Time to ‘get to it’ on smoking ban
I wonder why more than 30 cities just in Los Angeles County are ahead of Glendale when it comes to banning second-hand smoke (“Council appears ready to snuff smoking,” Thursday).
Just take a stroll down Brand Boulevard on a beautiful afternoon and count how many times you have to hold your breath to keep from breathing in cigarette smoke.
Like Councilman John Drayman said, “let’s just get to it.”
Council made right decision on smoking
A big thank you to our City Council for taking a giant leap toward a much-needed smoking ordinance last Tuesday (“Council appears ready to snuff smoking,” Thursday).
Rather than spending our tax dollars on an outreach program that would have produced very predictable results and would take months and months to complete, they decided the public would be better served by just drafting an ordinance and starting the process in earnest.
This means the public can weigh in on the ordinance in definite terms, rather than wishy-washy “what ifs” and guesses as to what kind of ordinance the city will eventually adopt.
They are not taking away the right to weigh in on it. No doubt, our City Council chambers will be jam packed by people on both sides of this issue when it comes down to a vote.
There are many in the smoking community who claim their rights are being quashed and that they are being vilified, but the simple fact of the matter is that it is unhealthy to breathe cigarette smoke on any level, and it’s a practice that, unlike a fireplace, can be taken into any environment.
Nonsmokers are not asking smokers to quit, nor are they expecting miracles. They are asking for the city to step in and put stricter limitations on smoking in public places for their health, the health of their children and the health of our city and oceans.
Not all smokers do so in the presence of children on the playground or puff away at tables outside of places like Cold Stone Creamery, but enough do that it’s a problem. Those who lack consideration and common sense will ultimately be the ones who force all smokers to “pay” for their actions.

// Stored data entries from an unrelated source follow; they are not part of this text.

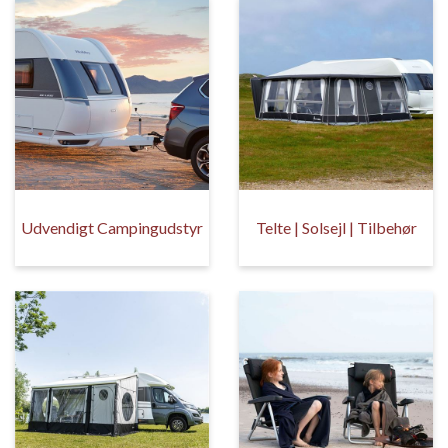
Udvendigt Campingudstyr
Telte | Solsejl | Tilbehør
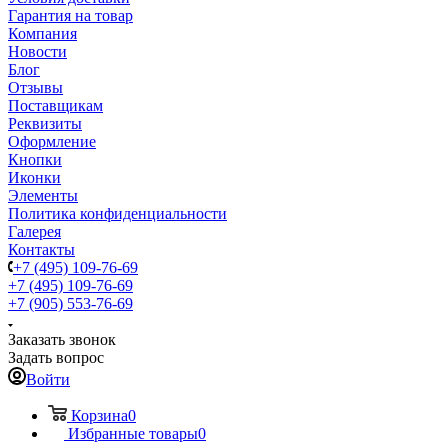
Гарантия на товар
Компания
Новости
Блог
Отзывы
Поставщикам
Реквизиты
Оформление
Кнопки
Иконки
Элементы
Политика конфиденциальности
Галерея
Контакты
+7 (495) 109-76-69
+7 (495) 109-76-69
+7 (905) 553-76-69
Заказать звонок
Задать вопрос
Войти
Корзина
0
Избранные товары
0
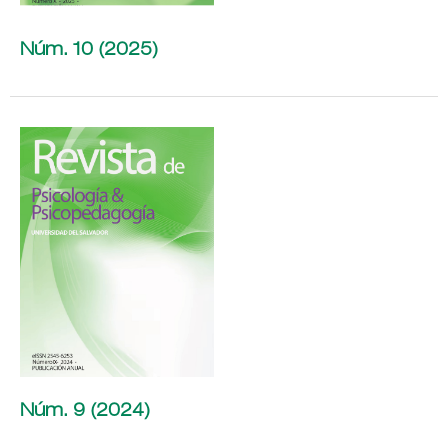
Núm. 10 (2025)
Núm. 9 (2024)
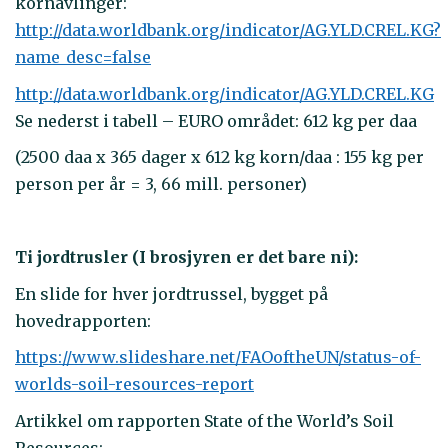
kornavlinger:
http://data.worldbank.org/indicator/AG.YLD.CREL.KG?
name_desc=false
http://data.worldbank.org/indicator/AG.YLD.CREL.KG
Se nederst i tabell – EURO området: 612 kg per daa
(2500 daa x 365 dager x 612 kg korn/daa : 155 kg per
person per år = 3, 66 mill. personer)
Ti jordtrusler (I brosjyren er det bare ni):
En slide for hver jordtrussel, bygget på
hovedrapporten:
https://www.slideshare.net/FAOoftheUN/status-of-
worlds-soil-resources-report
Artikkel om rapporten State of the World’s Soil
Resources:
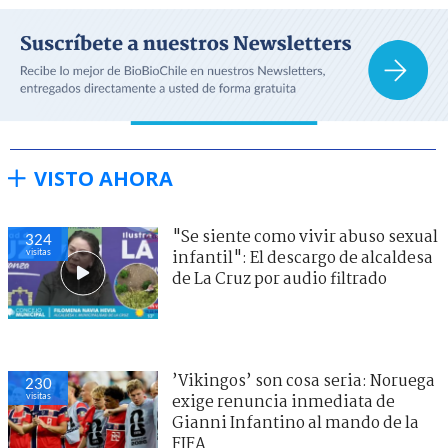
VISTO AHORA
"Se siente como vivir abuso sexual
324
visitas
infantil": El descargo de alcaldesa
de La Cruz por audio filtrado
’Vikingos’ son cosa seria: Noruega
230
visitas
exige renuncia inmediata de
Gianni Infantino al mando de la
FIFA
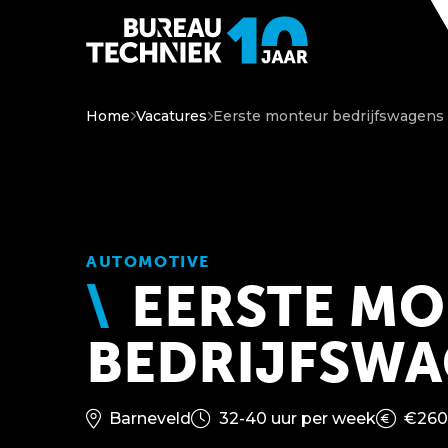
Home
Vacatures
Eerste monteur bedrijfswagens
AUTOMOTIVE
EERSTE M
BEDRIJFSW
Barneveld
32-40 uur per week
€260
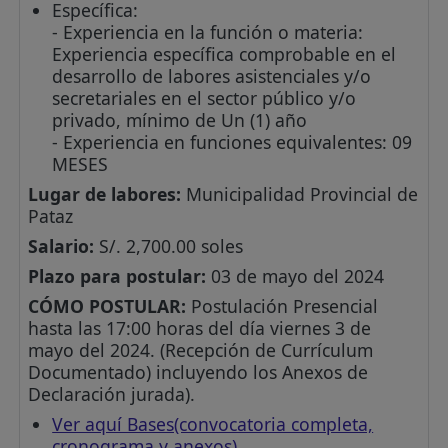
Específica:
- Experiencia en la función o materia:
Experiencia específica comprobable en el
desarrollo de labores asistenciales y/o
secretariales en el sector público y/o
privado, mínimo de Un (1) año
- Experiencia en funciones equivalentes: 09
MESES
Lugar de labores:
Municipalidad Provincial de
Pataz
Salario:
S/. 2,700.00 soles
Plazo para postular:
03 de mayo del 2024
CÓMO POSTULAR:
Postulación Presencial
hasta las 17:00 horas del día viernes 3 de
mayo del 2024. (Recepción de Currículum
Documentado) incluyendo los Anexos de
Declaración jurada).
Ver aquí Bases(convocatoria completa,
cronograma y anexos)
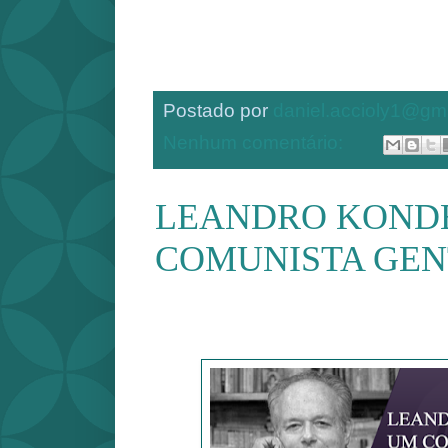
Postado por
daniel.accioly1@gm
Nenhum comentário:
LEANDRO KOND
COMUNISTA GEN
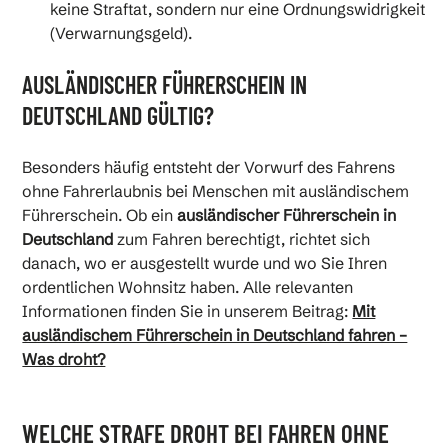
keine Straftat, sondern nur eine Ordnungswidrigkeit
(Verwarnungsgeld).
AUSLÄNDISCHER FÜHRERSCHEIN IN
DEUTSCHLAND GÜLTIG?
Besonders häufig entsteht der Vorwurf des Fahrens
ohne Fahrerlaubnis bei Menschen mit ausländischem
Führerschein. Ob ein
ausländischer Führerschein in
Deutschland
zum Fahren berechtigt, richtet sich
danach, wo er ausgestellt wurde und wo Sie Ihren
ordentlichen Wohnsitz haben. Alle relevanten
Informationen finden Sie in unserem Beitrag:
Mit
ausländischem Führerschein in Deutschland fahren –
Was droht?
WELCHE STRAFE DROHT BEI FAHREN OHNE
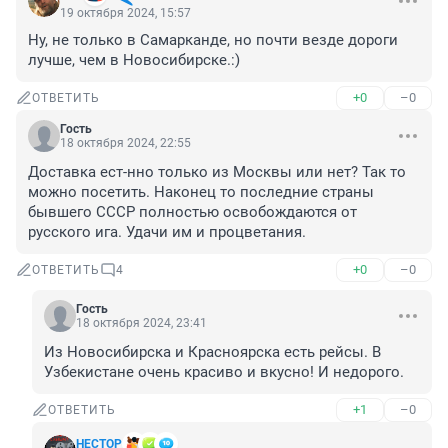
19 октября 2024, 15:57
Ну, не только в Самарканде, но почти везде дороги 
лучше, чем в Новосибирске.:)
+0
–0
ОТВЕТИТЬ
Гость
18 октября 2024, 22:55
Доставка ест-нно только из Москвы или нет? Так то 
можно посетить. Наконец то последние страны 
бывшего СССР полностью освобождаются от 
русского ига. Удачи им и процветания.
+0
–0
ОТВЕТИТЬ
4
Гость
18 октября 2024, 23:41
Из Новосибирска и Красноярска есть рейсы. В 
Узбекистане очень красиво и вкусно! И недорого.
+1
–0
ОТВЕТИТЬ
HECTOP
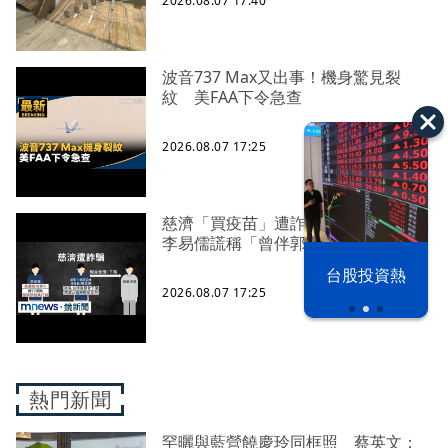
2026.08.07 17:40
波音737 Max又出事！機身驚見裂
紋 美FAA下令急查
2026.08.07 17:25
慈濟「買疫苗」遭詐10.6億！ 主嫌
李易儒謊稱「曾伴郭台銘赴德談判」
漢光42演習
台股投資熱
2026.08.07 17:25
熱門新聞
罕曬與藍營饒慶玲同框照 蔡英文：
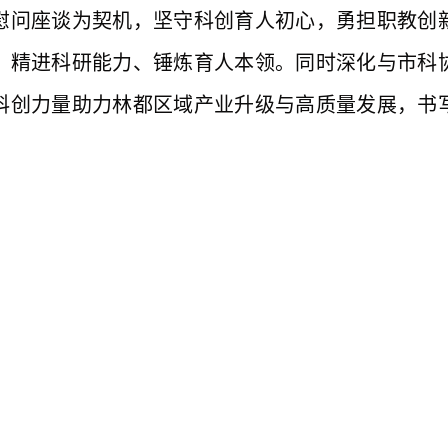
慰问座谈为契机，坚守科创育人初心，勇担职教创
，精进科研能力、锤炼育人本领。同时深化与市科
科创力量助力林都区域产业升级与高质量发展，书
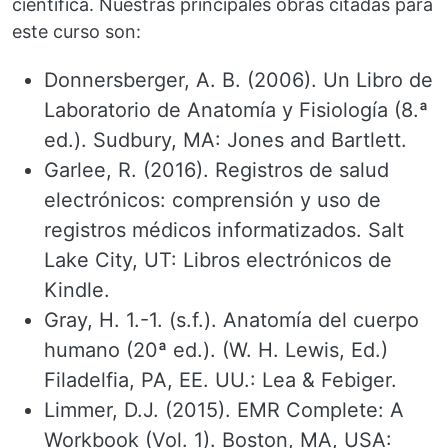
científica. Nuestras principales obras citadas para
este curso son:
Donnersberger, A. B. (2006). Un Libro de
Laboratorio de Anatomía y Fisiología (8.ª
ed.). Sudbury, MA: Jones and Bartlett.
Garlee, R. (2016). Registros de salud
electrónicos: comprensión y uso de
registros médicos informatizados. Salt
Lake City, UT: Libros electrónicos de
Kindle.
Gray, H. 1.-1. (s.f.). Anatomía del cuerpo
humano (20ª ed.). (W. H. Lewis, Ed.)
Filadelfia, PA, EE. UU.: Lea & Febiger.
Limmer, D.J. (2015). EMR Complete: A
Workbook (Vol. 1). Boston, MA, USA:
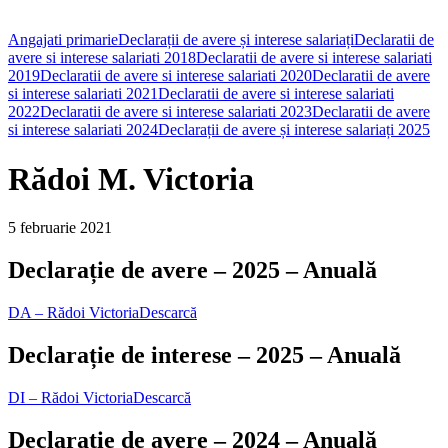
Angajati primarie
Declarații de avere și interese salariați
Declaratii de
avere si interese salariati 2018
Declaratii de avere si interese salariati
2019
Declaratii de avere si interese salariati 2020
Declaratii de avere
si interese salariati 2021
Declaratii de avere si interese salariati
2022
Declaratii de avere si interese salariati 2023
Declaratii de avere
si interese salariati 2024
Declarații de avere și interese salariați 2025
Rădoi M. Victoria
5 februarie 2021
Declarație de avere – 2025 – Anuală
DA – Rădoi Victoria
Descarcă
Declarație de interese – 2025 – Anuală
DI – Rădoi Victoria
Descarcă
Declarație de avere – 2024 – Anuală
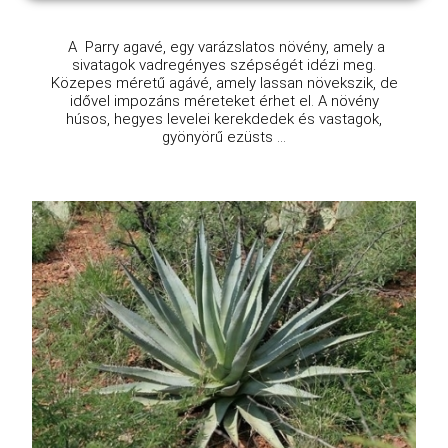
A Parry agavé, egy varázslatos növény, amely a
sivatagok vadregényes szépségét idézi meg.
Közepes méretű agávé, amely lassan növekszik, de
idővel impozáns méreteket érhet el. A növény
húsos, hegyes levelei kerekdedek és vastagok,
gyönyörű ezüsts ...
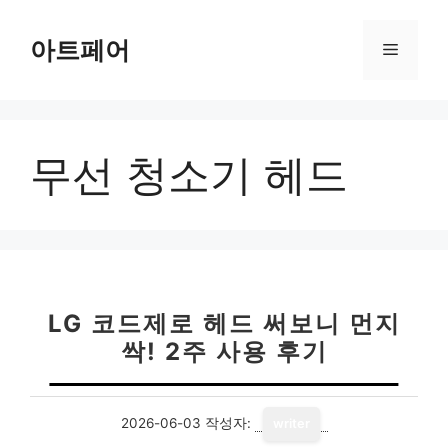
컨
텐
아트페어
메
츠
로
뉴
건
너
무선 청소기 헤드
뛰
기
LG 코드제로 헤드 써보니 먼지
싹! 2주 사용 후기
2026-06-03
작성자:
writer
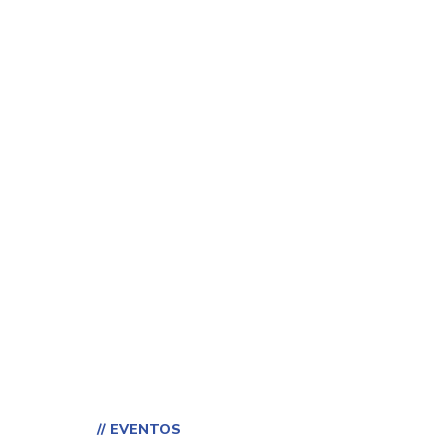
// EVENTOS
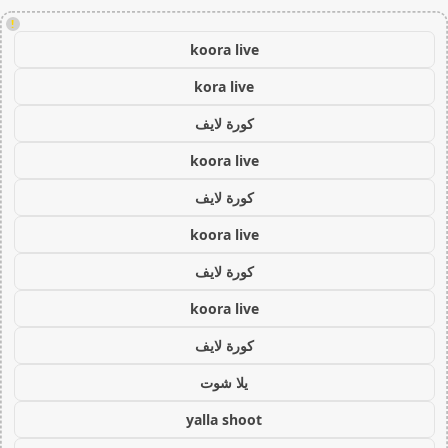
!
koora live
kora live
كورة لايف
koora live
كورة لايف
koora live
كورة لايف
koora live
كورة لايف
يلا شوت
yalla shoot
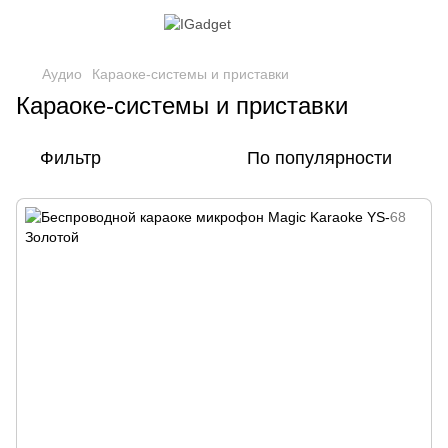
Аудио
Караоке-системы и приставки
Караоке-системы и приставки
Фильтр
По популярности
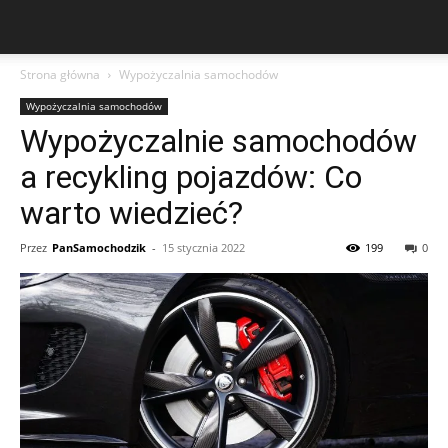
Strona główna
Wypożyczalnia samochodów
Wypożyczalnia samochodów
Wypożyczalnie samochodów
a recykling pojazdów: Co
warto wiedzieć?
Przez
PanSamochodzik
-
15 stycznia 2022
199
0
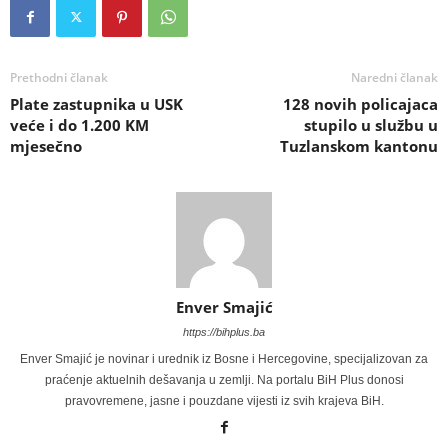
Prethodni članak
Naredni članak
Plate zastupnika u USK
128 novih policajaca
veće i do 1.200 KM
stupilo u službu u
mjesečno
Tuzlanskom kantonu
Enver Smajić
https://bihplus.ba
Enver Smajić je novinar i urednik iz Bosne i Hercegovine, specijalizovan za
praćenje aktuelnih dešavanja u zemlji. Na portalu BiH Plus donosi
pravovremene, jasne i pouzdane vijesti iz svih krajeva BiH.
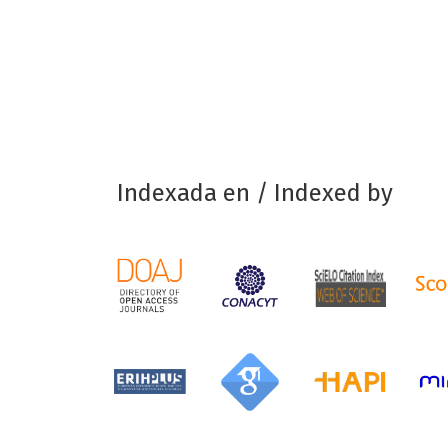
Indexada en / Indexed by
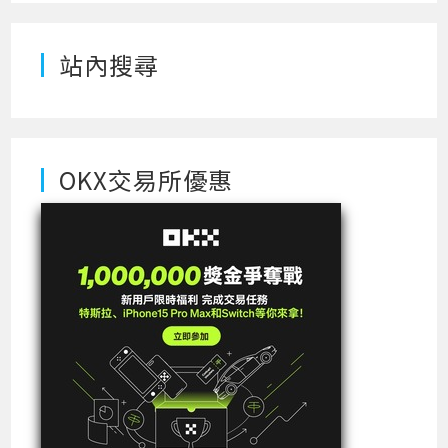
站內搜尋
OKX交易所優惠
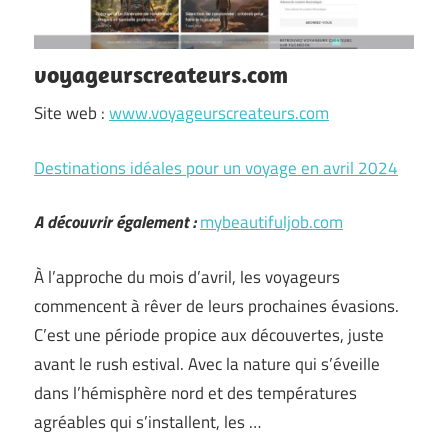
voyageurscreateurs.com
Site web :
www.voyageurscreateurs.com
Destinations idéales pour un voyage en avril 2024
A découvrir également :
mybeautifuljob.com
À l’approche du mois d’avril, les voyageurs
commencent à rêver de leurs prochaines évasions.
C’est une période propice aux découvertes, juste
avant le rush estival. Avec la nature qui s’éveille
dans l’hémisphère nord et des températures
agréables qui s’installent, les …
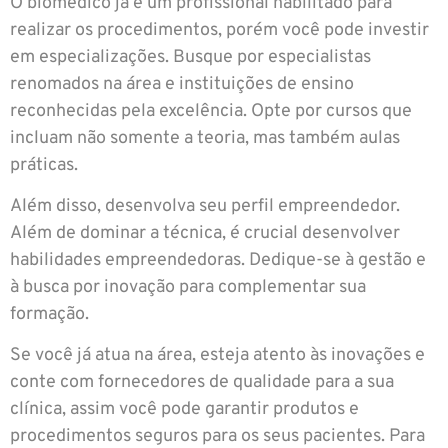
O biomédico já é um profissional habilitado para
realizar os procedimentos, porém você pode investir
em especializações. Busque por especialistas
renomados na área e instituições de ensino
reconhecidas pela excelência. Opte por cursos que
incluam não somente a teoria, mas também aulas
práticas.
Além disso, desenvolva seu perfil empreendedor.
Além de dominar a técnica, é crucial desenvolver
habilidades empreendedoras. Dedique-se à gestão e
à busca por inovação para complementar sua
formação.
Se você já atua na área, esteja atento às inovações e
conte com fornecedores de qualidade para a sua
clínica, assim você pode garantir produtos e
procedimentos seguros para os seus pacientes. Para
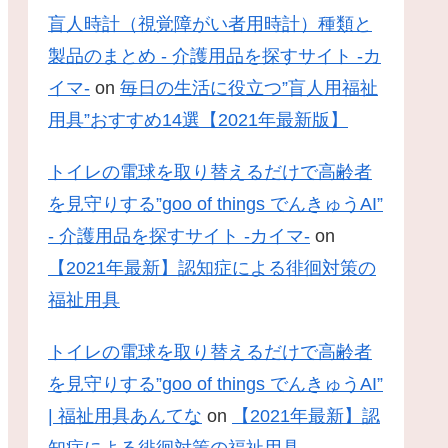
盲人時計（視覚障がい者用時計）種類と
製品のまとめ - 介護用品を探すサイト -カ
イマ-
on
毎日の生活に役立つ”盲人用福祉
用具”おすすめ14選【2021年最新版】
トイレの電球を取り替えるだけで高齢者
を見守りする”goo of things でんきゅうAI”
- 介護用品を探すサイト -カイマ-
on
【2021年最新】認知症による徘徊対策の
福祉用具
トイレの電球を取り替えるだけで高齢者
を見守りする”goo of things でんきゅうAI”
| 福祉用具あんてな
on
【2021年最新】認
知症による徘徊対策の福祉用具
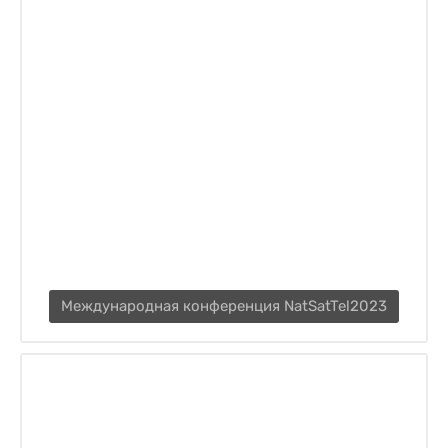
Международная конференция NatSatTel2023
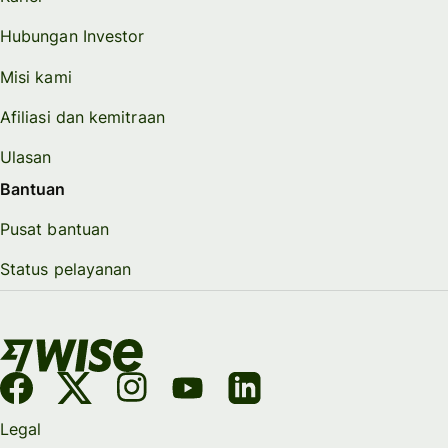
Hubungan Investor
Misi kami
Afiliasi dan kemitraan
Ulasan
Bantuan
Pusat bantuan
Status pelayanan
Legal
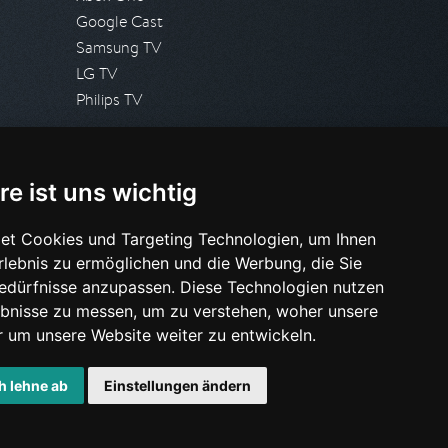
Google Cast
Samsung TV
LG TV
Philips TV
PRESSE
re ist uns wichtig
Presseanfrage stellen
Pressespiegel
et Cookies und Targeting Technologien, um Ihnen
Erlebnis zu ermöglichen und die Werbung, die Sie
HILFE & SUPPORT
Bedürfnisse anzupassen. Diese Technologien nutzen
Häufig gestellte Fragen
bnisse zu messen, um zu verstehen, woher unsere
Anfrage stellen
um unsere Website weiter zu entwickeln.
h lehne ab
Einstellungen ändern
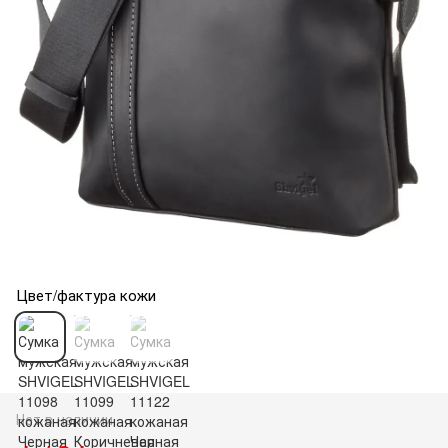
Цвет/фактура кожи
Нет в наличии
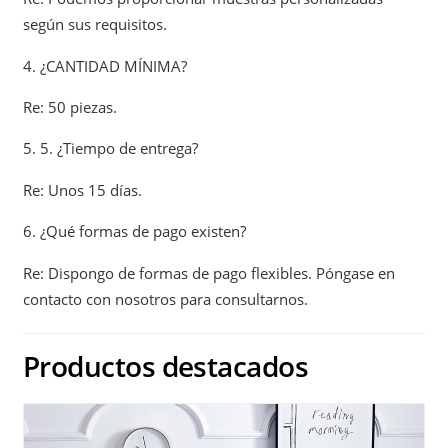
según sus requisitos.
4. ¿CANTIDAD MÍNIMA?
Re: 50 piezas.
5. 5. ¿Tiempo de entrega?
Re: Unos 15 días.
6. ¿Qué formas de pago existen?
Re: Dispongo de formas de pago flexibles. Póngase en
contacto con nosotros para consultarnos.
Productos destacados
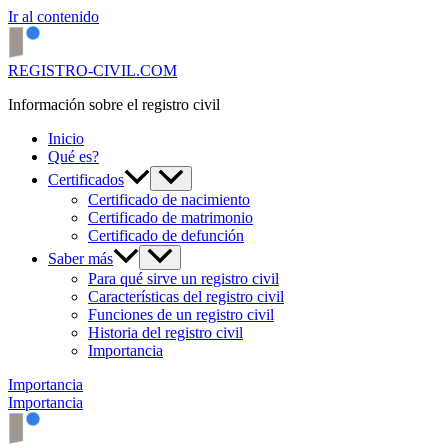
Ir al contenido
REGISTRO-CIVIL.COM
Información sobre el registro civil
Inicio
Qué es?
Certificados
Certificado de nacimiento
Certificado de matrimonio
Certificado de defunción
Saber más
Para qué sirve un registro civil
Características del registro civil
Funciones de un registro civil
Historia del registro civil
Importancia
Importancia
Importancia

So, when pointing fingers and blaming nonsmokers for losing the right to smoke wherever, think again. If more smokers were courteous and used good judgment, there wouldn’t be outcry for change. Put the blame where it belongs. It’s not a witch hunt. It’s a health issue.
Ban foreshadows stripped rights
I would like to speak out on the proposed smoking ban (“Council appears ready to snuff smoking,” Thursday).
Day after day we hear of another right being stripped from us. Since when should any government decide what we should or should not do, outside of socialist countries.
Smoking outdoors has not been proven to be a health hazard to others. I can see that smoking in a confined area such as a restaurant or store may affect other people’s health, especially if they have any respiratory problems.
So Burbank and Calabasas have banned smoking; why does Glendale have to follow suit? Because it’s the popular thing to do?
Come on now, City Council members. Wake up and start tending to the real problems in our city.
May I add, as a smoker I have always been considerate of others, especially children. If nonsmokers keep pushing this in their cities, maybe some of their rights should be taken away too! Let’s ban cappuccinos, loud music, loud talking, screaming children.